Saved data entries
══════════

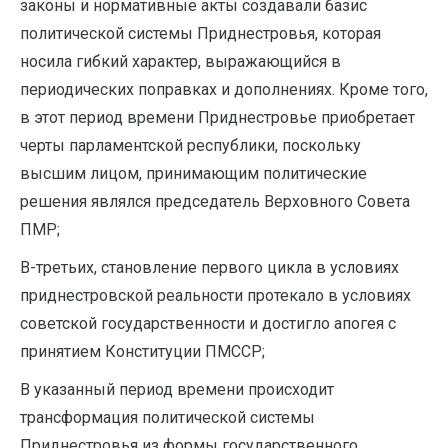
законы и нормативные акты создавали базис
политической системы Приднестровья, которая
носила гибкий характер, выражающийся в
периодических поправках и дополнениях. Кроме того,
в этот период времени Приднестровье приобретает
черты парламентской республики, поскольку
высшим лицом, принимающим политические
решения являлся председатель Верховного Совета
ПМР;
В-третьих, становление первого цикла в условиях
приднестровской реальности протекало в условиях
советской государственности и достигло апогея с
принятием Конституции ПМССР;
В указанный период времени происходит
трансформация политической системы
Приднестровья из формы государственного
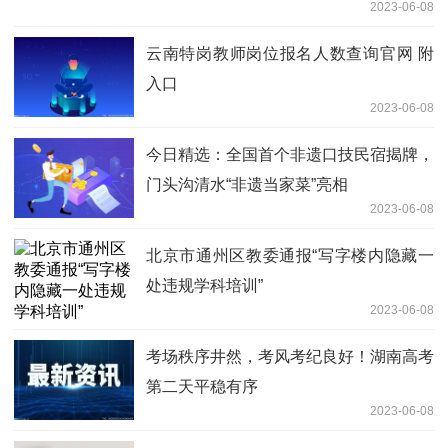
2023-06-08
云南特岗教师岗位报名人数查询官网 附
入口
2023-06-08
今日精选：全国首个非遗口技民宿揭牌，
门头沟清水“非遗当家菜”亮相
2023-06-08
北京市通州区教委通报“写字楼内隐藏一
处违规学科培训”
2023-06-08
考场秩序井然，考风考纪良好！湖南高考
第二天平稳有序
2023-06-08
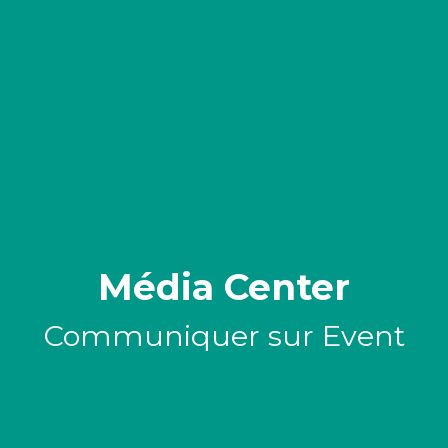
Média Center
Communiquer sur Event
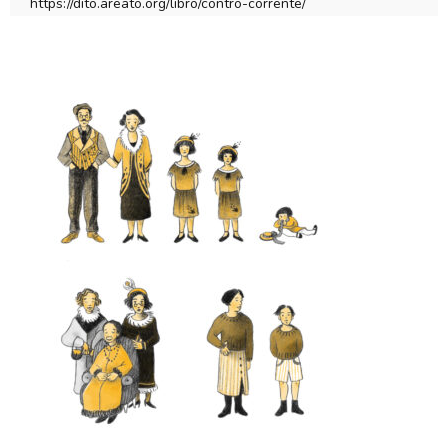
https://dito.areato.org/libro/contro-corrente/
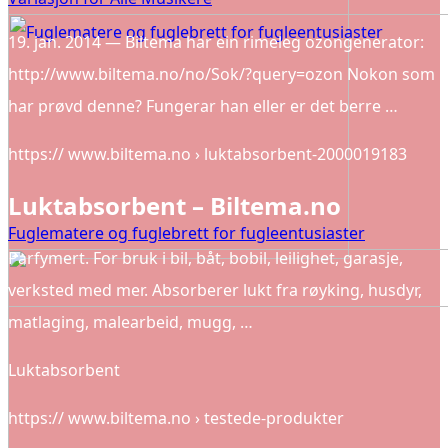
19. jan. 2014 — Biltema har ein rimeleg ozongenerator:
http://www.biltema.no/no/Sok/?query=ozon Nokon som
har prøvd denne? Fungerar han eller er det berre …
https:// www.biltema.no › luktabsorbent-2000019183
Luktabsorbent – Biltema.no
Fuglematere og fuglebrett for fugleentusiaster
Parfymert. For bruk i bil, båt, bobil, leilighet, garasje,
verksted med mer. Absorberer lukt fra røyking, husdyr,
matlaging, malearbeid, mugg, …
Luktabsorbent
https:// www.biltema.no › testede-produkter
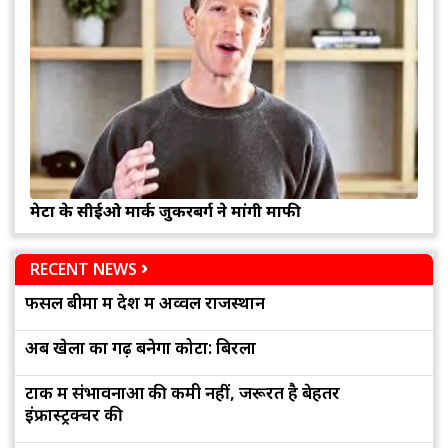
मेटा के सीईओ मार्क जुकरबर्ग ने मांगी माफी
RECENT NEWS
फसल बीमा में देश में अव्वल राजस्थान
अब खेलों का गढ़ बनेगा कोटा: बिरला
टोंक में संभावनाओं की कमी नहीं, जरूरत है बेहतर
इंफ्रास्ट्रक्चर की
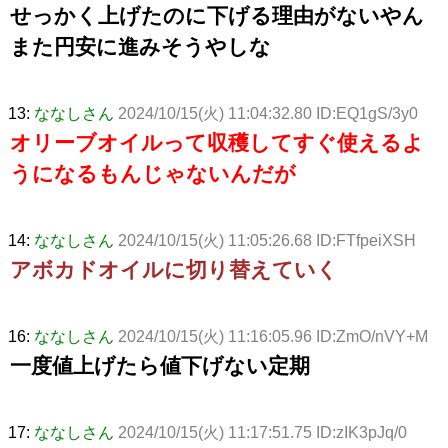
せっかく上げたのに下げる理由がないやん
また円安に進みそうやしな
13:
ななしさん
2024/10/15(火) 11:04:32.80 ID:EQ1gS/3y0
オリーブオイルって収穫してすぐ使えるよ
うになるもんじゃないんだが
14:
ななしさん
2024/10/15(火) 11:05:26.68 ID:FTfpeiXSH
アボカドオイルに切り替えていく
16:
ななしさん
2024/10/15(火) 11:16:05.96 ID:ZmO/nVY+M
一度値上げたら値下げない定期
17:
ななしさん
2024/10/15(火) 11:17:51.75 ID:zIK3pJq/0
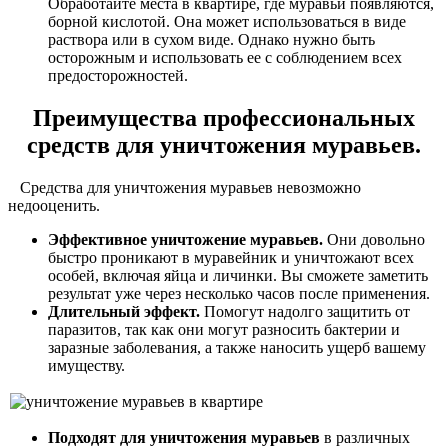
Обработайте места в квартире, где муравьи появляются,
борной кислотой. Она может использоваться в виде
раствора или в сухом виде. Однако нужно быть
осторожным и использовать ее с соблюдением всех
предосторожностей.
Преимущества профессиональных
средств для уничтожения муравьев.
Средства для уничтожения муравьев невозможно
недооценить.
Эффективное уничтожение муравьев.
Они довольно
быстро проникают в муравейник и уничтожают всех
особей, включая яйца и личинки. Вы сможете заметить
результат уже через несколько часов после применения.
Длительный эффект.
Помогут надолго защитить от
паразитов, так как они могут разносить бактерии и
заразные заболевания, а также наносить ущерб вашему
имуществу.
Подходят для уничтожения муравьев
в различных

══════════

- _Task requirements_:
Of the records above, print only the lines from the one containing "В указанный период времени происходит" through the one containing "Communiquer sur Event", inclusive and unaltered, leaving out pictures.

- _Written answer_:
В указанный период времени происходит
трансформация политической системы
Приднестровья из формы государственного
2023-06-08
云南特岗教师岗位报名人数查询官网 附
入口
2023-06-08
今日精选：全国首个非遗口技民宿揭牌，
门头沟清水“非遗当家菜”亮相
2023-06-08
北京市通州区教委通报“写字楼内隐藏一
处违规学科培训”
2023-06-08
考场秩序井然，考风考纪良好！湖南高考
第二天平稳有序
2023-06-08
Média Center
Communiquer sur Event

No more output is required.